◆ WHAT IS NEEDED: Which of the lines below contain the string "away"? Pull each one out of the data.
=== Section Start ===
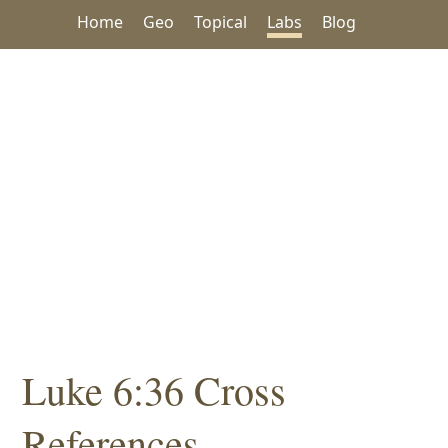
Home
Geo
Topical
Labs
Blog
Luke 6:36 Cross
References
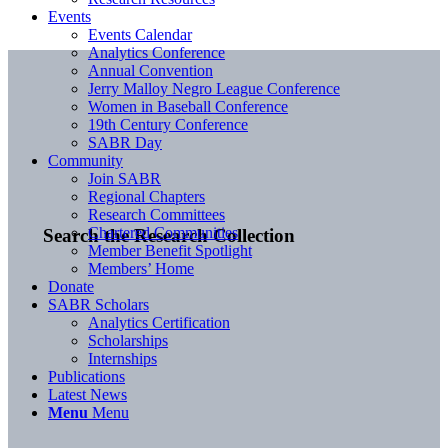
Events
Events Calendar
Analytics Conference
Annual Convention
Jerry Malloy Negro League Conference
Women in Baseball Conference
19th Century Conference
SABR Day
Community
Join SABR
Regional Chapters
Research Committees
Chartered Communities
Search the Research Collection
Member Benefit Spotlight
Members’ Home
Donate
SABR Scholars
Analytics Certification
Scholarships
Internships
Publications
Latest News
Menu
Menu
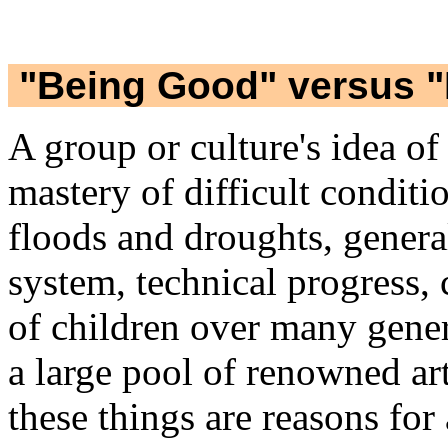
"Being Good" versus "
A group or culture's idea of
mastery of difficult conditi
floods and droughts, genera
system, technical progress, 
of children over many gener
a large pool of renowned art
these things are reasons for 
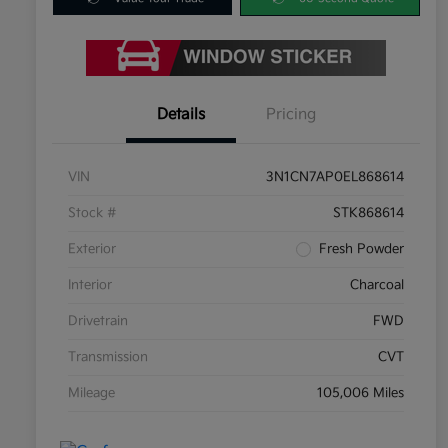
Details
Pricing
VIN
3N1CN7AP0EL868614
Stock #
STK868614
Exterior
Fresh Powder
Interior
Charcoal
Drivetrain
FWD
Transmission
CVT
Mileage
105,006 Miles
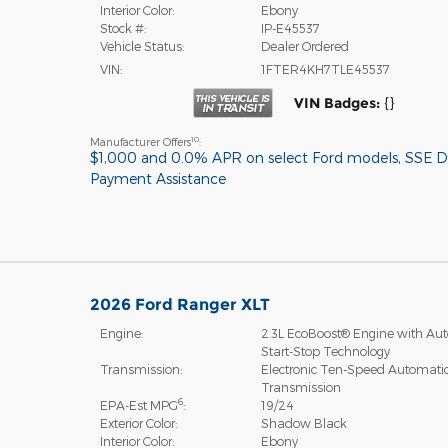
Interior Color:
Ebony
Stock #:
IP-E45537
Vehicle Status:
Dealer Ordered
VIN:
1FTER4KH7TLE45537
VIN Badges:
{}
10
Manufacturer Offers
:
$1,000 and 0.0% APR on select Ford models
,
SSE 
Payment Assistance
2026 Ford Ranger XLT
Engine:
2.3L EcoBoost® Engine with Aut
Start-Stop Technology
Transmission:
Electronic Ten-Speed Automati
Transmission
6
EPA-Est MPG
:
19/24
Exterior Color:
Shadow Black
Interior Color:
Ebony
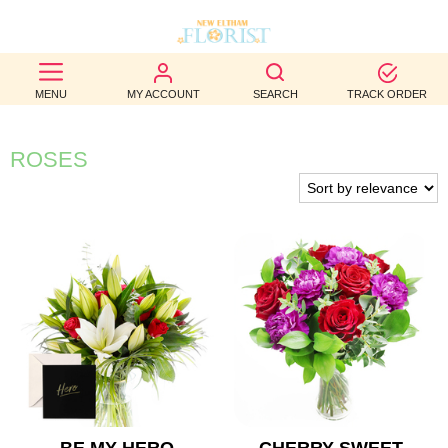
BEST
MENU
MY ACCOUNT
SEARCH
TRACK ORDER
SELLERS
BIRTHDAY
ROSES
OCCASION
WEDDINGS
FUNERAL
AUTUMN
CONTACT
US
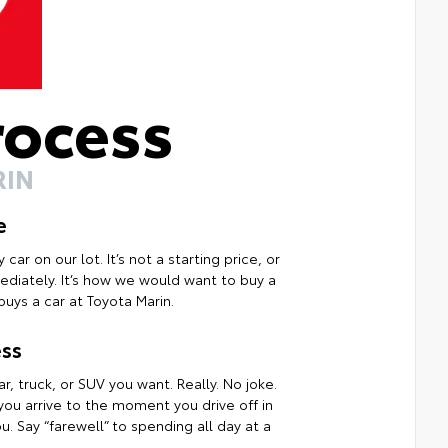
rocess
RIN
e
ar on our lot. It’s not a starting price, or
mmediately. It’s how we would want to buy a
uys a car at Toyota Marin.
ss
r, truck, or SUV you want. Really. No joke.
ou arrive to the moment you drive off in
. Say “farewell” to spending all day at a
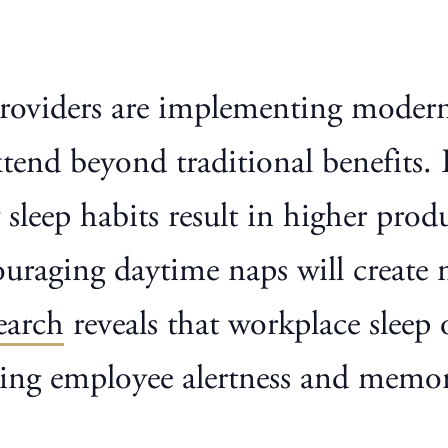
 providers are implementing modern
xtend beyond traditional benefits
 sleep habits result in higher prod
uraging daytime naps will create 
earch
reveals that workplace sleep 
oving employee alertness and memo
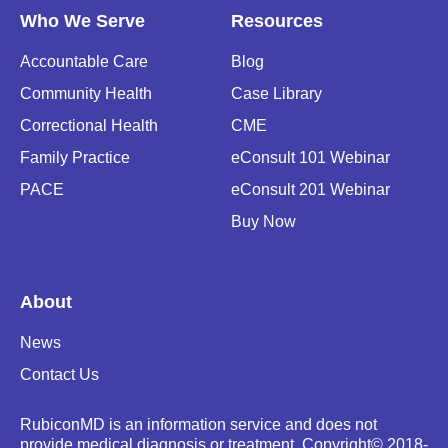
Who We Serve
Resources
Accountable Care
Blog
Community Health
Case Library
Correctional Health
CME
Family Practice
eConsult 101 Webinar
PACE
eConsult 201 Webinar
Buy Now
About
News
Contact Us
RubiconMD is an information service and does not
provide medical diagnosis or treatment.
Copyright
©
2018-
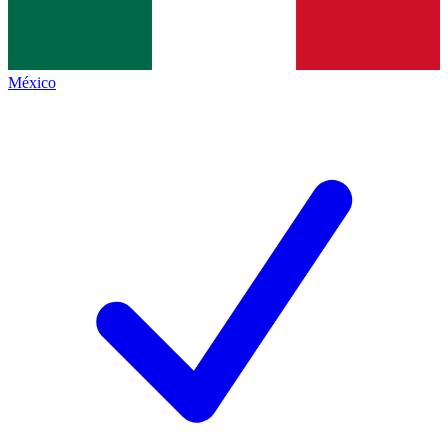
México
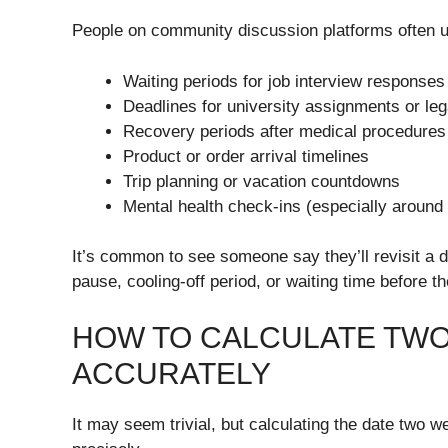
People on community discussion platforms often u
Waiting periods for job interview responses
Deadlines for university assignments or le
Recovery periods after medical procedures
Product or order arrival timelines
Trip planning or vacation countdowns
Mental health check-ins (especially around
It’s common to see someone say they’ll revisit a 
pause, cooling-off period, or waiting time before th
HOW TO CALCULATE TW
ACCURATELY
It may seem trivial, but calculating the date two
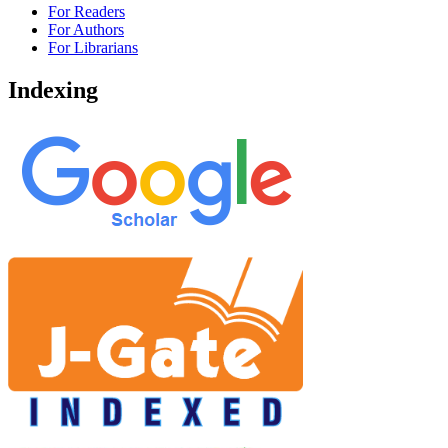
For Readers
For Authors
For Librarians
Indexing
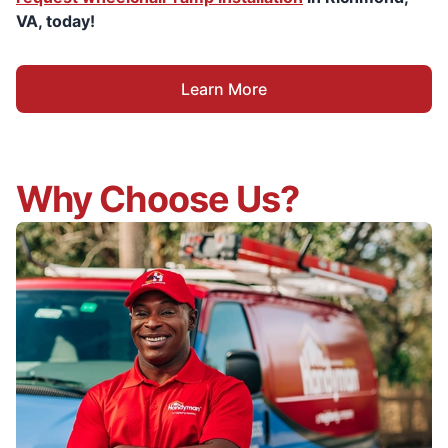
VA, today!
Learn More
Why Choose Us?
=== Section End ===
=== Section Start ===
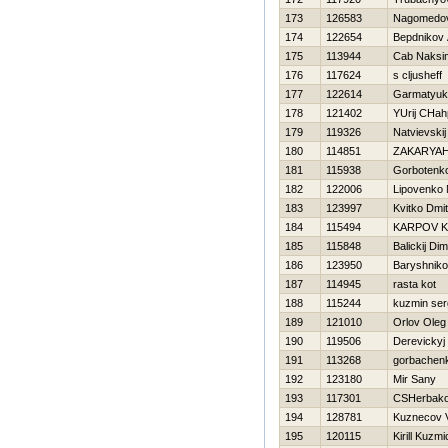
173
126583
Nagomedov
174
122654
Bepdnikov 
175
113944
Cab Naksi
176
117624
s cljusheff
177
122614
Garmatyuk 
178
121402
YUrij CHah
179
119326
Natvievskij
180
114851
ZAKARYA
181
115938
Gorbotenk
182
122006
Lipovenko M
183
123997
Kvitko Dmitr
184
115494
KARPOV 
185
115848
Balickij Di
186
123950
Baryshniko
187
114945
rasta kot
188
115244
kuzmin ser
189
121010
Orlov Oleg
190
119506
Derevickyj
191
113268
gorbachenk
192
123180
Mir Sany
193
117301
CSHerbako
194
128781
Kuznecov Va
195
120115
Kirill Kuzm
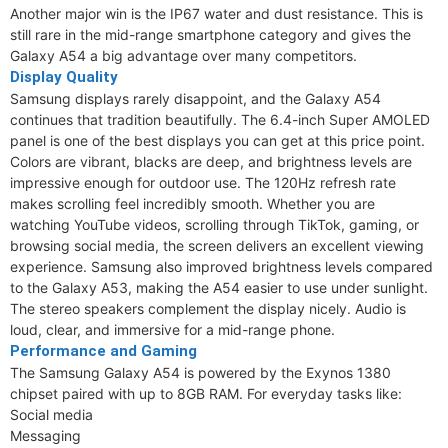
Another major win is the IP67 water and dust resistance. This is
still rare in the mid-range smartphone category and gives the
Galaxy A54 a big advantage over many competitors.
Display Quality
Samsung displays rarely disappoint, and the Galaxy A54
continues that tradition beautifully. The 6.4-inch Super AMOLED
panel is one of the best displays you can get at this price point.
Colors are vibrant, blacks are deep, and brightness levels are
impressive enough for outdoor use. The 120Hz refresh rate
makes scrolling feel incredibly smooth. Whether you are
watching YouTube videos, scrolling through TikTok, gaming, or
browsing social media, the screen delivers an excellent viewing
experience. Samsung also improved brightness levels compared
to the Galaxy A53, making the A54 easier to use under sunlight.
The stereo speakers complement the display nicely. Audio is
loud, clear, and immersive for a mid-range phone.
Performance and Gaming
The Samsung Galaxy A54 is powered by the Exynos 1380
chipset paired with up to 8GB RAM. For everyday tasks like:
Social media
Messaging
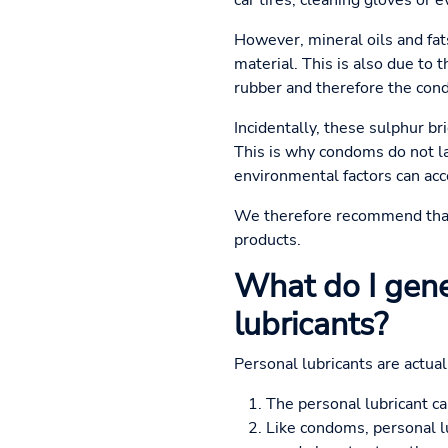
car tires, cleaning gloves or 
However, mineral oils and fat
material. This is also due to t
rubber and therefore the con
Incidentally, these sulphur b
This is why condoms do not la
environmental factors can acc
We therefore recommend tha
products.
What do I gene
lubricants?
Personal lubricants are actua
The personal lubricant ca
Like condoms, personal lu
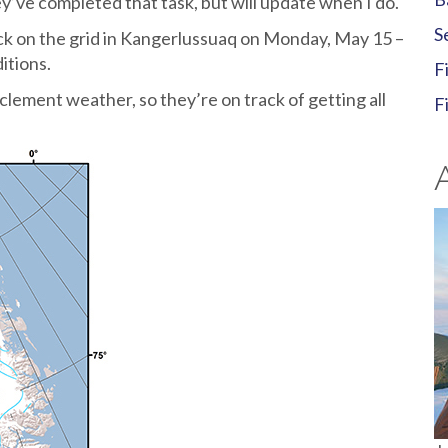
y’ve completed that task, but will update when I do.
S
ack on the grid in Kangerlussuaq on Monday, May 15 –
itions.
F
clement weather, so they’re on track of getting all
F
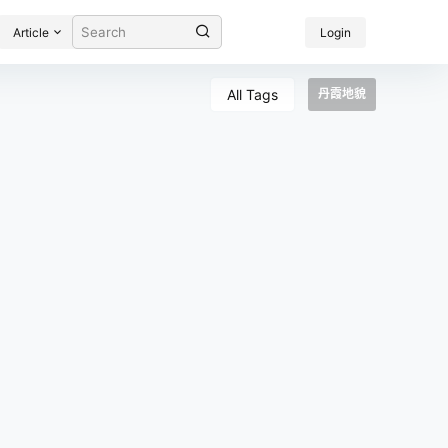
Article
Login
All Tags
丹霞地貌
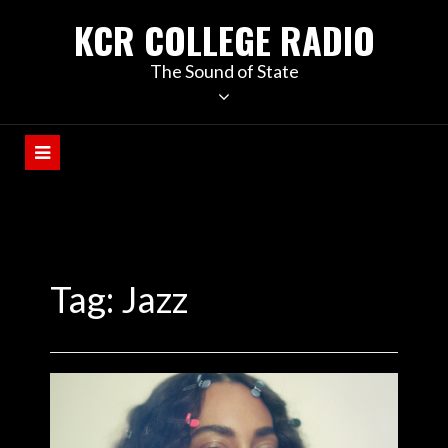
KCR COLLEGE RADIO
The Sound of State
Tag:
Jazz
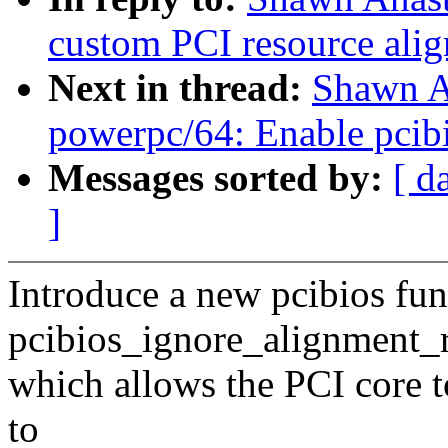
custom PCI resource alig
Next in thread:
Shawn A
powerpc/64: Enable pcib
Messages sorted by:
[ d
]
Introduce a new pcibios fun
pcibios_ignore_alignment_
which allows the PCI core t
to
=== Section End ===
=== Section Start ===
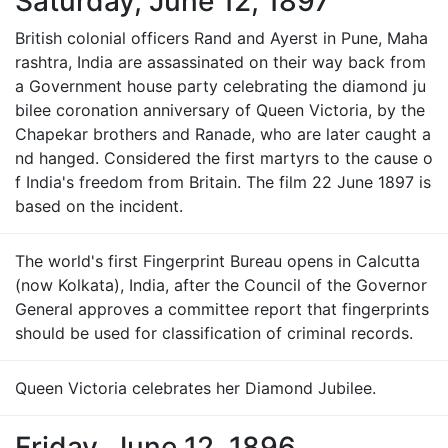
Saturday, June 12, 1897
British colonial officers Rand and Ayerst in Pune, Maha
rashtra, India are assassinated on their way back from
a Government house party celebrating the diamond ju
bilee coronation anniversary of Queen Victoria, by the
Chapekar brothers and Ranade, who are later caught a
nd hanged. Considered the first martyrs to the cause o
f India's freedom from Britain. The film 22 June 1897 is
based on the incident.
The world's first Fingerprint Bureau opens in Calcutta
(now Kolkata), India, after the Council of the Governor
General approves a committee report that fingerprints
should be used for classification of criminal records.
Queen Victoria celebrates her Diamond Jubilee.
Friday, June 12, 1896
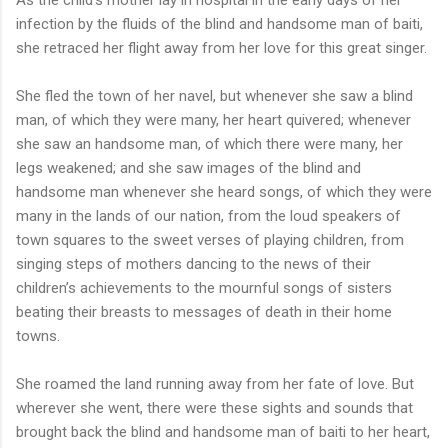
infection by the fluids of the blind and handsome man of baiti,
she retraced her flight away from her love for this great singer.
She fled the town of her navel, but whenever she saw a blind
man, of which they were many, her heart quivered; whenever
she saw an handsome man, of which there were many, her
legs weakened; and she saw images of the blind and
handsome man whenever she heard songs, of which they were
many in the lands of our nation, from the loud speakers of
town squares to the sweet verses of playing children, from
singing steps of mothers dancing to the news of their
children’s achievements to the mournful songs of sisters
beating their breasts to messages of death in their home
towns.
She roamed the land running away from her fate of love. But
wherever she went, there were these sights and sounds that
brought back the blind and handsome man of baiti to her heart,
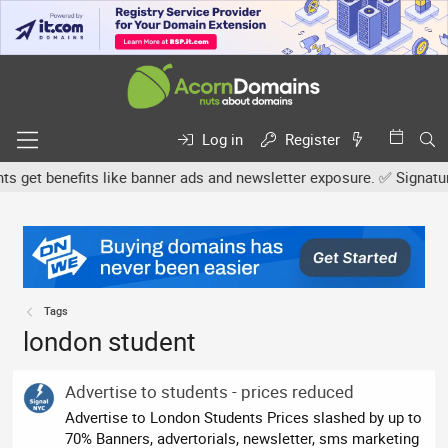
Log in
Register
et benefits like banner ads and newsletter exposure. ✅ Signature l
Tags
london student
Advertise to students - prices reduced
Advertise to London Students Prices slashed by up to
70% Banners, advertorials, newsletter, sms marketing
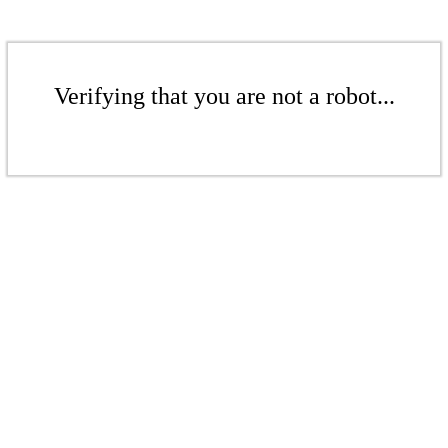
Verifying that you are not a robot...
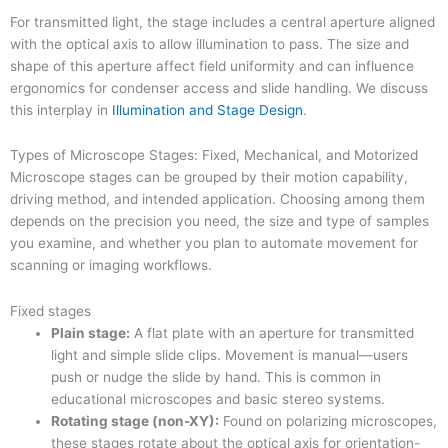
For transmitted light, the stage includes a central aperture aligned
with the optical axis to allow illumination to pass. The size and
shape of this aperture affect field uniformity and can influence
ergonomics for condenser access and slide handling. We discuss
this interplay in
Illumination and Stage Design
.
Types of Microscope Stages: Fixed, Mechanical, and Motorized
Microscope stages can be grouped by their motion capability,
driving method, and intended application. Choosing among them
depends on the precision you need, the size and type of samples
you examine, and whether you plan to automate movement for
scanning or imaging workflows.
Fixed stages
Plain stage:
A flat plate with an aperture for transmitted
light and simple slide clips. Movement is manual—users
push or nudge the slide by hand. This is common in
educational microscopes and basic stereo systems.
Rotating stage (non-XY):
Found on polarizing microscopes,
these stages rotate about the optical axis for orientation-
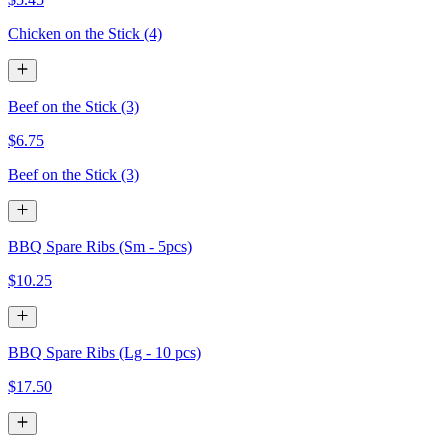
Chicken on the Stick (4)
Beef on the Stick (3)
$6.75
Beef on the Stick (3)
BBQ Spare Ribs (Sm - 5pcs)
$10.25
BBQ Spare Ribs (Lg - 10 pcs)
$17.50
=== Section End ===
◆ TASK SOLUTION:
she retraced her flight away from her love for this great singer.
She roamed the land running away from her fate of love. But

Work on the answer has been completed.